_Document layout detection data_
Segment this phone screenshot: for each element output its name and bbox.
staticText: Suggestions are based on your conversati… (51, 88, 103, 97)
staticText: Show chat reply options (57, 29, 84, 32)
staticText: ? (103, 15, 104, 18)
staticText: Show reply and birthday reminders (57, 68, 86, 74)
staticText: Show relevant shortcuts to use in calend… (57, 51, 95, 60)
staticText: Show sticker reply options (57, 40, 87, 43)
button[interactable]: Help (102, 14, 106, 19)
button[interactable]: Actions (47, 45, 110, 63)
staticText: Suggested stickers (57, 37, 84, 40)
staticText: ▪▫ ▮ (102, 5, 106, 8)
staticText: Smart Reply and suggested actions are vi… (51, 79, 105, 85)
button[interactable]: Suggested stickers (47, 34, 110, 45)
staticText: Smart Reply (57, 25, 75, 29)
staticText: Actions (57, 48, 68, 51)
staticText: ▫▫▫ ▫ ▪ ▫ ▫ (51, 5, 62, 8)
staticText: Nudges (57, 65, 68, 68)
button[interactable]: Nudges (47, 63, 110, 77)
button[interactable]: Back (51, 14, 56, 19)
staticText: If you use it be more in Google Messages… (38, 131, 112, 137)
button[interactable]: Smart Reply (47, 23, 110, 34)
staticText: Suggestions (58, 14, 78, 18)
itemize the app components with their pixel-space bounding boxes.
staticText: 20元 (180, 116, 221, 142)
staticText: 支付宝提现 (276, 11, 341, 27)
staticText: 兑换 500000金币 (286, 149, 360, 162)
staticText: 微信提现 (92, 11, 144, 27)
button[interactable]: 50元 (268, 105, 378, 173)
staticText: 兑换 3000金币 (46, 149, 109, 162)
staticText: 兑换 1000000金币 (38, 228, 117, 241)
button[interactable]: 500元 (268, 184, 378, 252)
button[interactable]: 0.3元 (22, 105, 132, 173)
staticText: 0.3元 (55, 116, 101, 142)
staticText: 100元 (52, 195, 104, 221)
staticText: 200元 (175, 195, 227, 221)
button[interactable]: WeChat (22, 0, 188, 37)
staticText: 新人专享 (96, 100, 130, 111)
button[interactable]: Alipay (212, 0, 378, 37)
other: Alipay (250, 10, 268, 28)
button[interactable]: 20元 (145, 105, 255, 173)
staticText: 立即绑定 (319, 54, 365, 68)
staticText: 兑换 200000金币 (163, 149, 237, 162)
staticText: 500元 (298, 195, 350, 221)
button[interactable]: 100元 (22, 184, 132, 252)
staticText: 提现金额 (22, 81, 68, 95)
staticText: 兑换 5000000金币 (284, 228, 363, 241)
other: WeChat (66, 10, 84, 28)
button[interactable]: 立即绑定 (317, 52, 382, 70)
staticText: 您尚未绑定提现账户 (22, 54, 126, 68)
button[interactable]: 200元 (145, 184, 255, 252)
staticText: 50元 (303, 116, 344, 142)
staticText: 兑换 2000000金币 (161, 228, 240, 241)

_WHAT YOU NEED TO DO_
Only a number is wanted here: the count of lines above that hold the word "Show".

_SOLUTION TO THE EXERCISE_
4